Lola (b. December 25, 1920), the daughter of Herschel and Necha (Goldblit) Hudes, had come a long way from her home in Lodz, Poland, to the forests of Belorussia. Herschel was a prosperous and sophisticated businessman, the owner of a distribution business. Raised in comfort and style, she had three brothers and two sisters: Stanislaus (Szmuel, b. 1909), Simon (Shimon, b. 1911), Lolek (Eliezer, b. 1918), Eva (Chava, b. 1907), and Rose (Rachel, b. 1913). When the Germans entered Lodz in 1939, Lola fled east. Several months later, Stanislaus and his wife, Lena, also fled east. They all met up in Stolpce, Belorussia, but were soon trapped in the ghetto. Lola worked as translator (German, Polish, Russian) and typist for the German kommandant. After several "aktions" in the heavily guarded Stolpce ghetto and impending final liquidation of the ghetto, Lola escaped. In the darkness of night she crawled on her belly under barbed wire avoiding the searchlights which lit up the field. Slowly she inched her way into the forbidding, strange forest.
Lola eventually joined two small, primitive partisan groups; often hungry, they slept in ditches covered by leaves. Later she joined the Kessler partisans deeper in the forest; they were a larger, well organized fighting group with a dynamic leader. Lola was not a fighter, but Kessler considered her language skills useful. The Kessler partisans eventually merged with the Bielski partisans (Lola's fourth partisan group). However, handing over personal belongings like underwear and other items of value was the price of being accepted into the Bielski camp.
In 1944 the Russian army on its way to Berlin liberated Belorussia. The partisans left the forest and went their separate ways. Yehuda and Lola married. In Novogrudek the Soviet NKVD finally caught up with Yehuda. He was interrogated and warned. As a former Polish officer, he understood his days were numbered. Atop a coal train heading west, Yehuda and Lola escaped. In Hungary they joined a group of survivors on their way to Palestine. In Italy they boarded a ship bringing "illegal" immigrants to the Jewish homeland.
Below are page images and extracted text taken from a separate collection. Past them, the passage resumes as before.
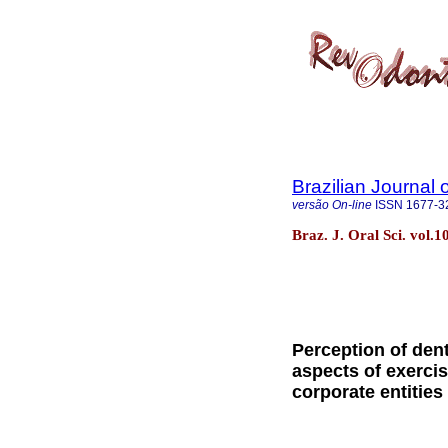
Brazilian Journal 
versão On-line
ISSN
1677-3
Braz. J. Oral Sci. vol.
Perception of dent
aspects of exercis
corporate entities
They avoided the British blockade and arrived in Palestine in 1945.
Yehuda joined the Irgun, the Revisionist underground army formed to defend Jews and push the British out of Palestine. A daughter, Nili (Leslie), was born. Lola's brother, Eli, returned from Siberia where he had survived the Holocaust and the two were reunited. Yehuda was commissioned an officer in the IDF and fought with military distinction in the 1948 War of Independence. Once again he was wounded in battle, but survived complicated surgery. A son, Yigal (Eric), was born. In 1952 the family came to the United States and lived in Manhattan, New York. Yehuda became a successful businessman; Lola became a painter. Two more children, Harriet (died in infancy) and Stuart, were born. In the United States they were known as Julius and Lola Bell.
Most of Yehuda's and Lola's immediate families perished in the Holocaust. Yehuda's father and both sisters, along with their husbands and five children, were shot into the pits outside Nowogrodek during a German massacre in 1942. Lola's mother starved to death in the Lodz ghetto in 1943 after Lola's father was killed in the ghetto earlier that year. As for her siblings, Eva was killed with her husband and three children in the Majdanek death camp in 1943; Rose disappeared while attempting to escape from the Lodz ghetto; Stanislaus was beaten to death at SS headquarters in Stolpce in 1942; Simon remained in the Lodz ghetto with his parents and was killed in Auschwitz in 1942.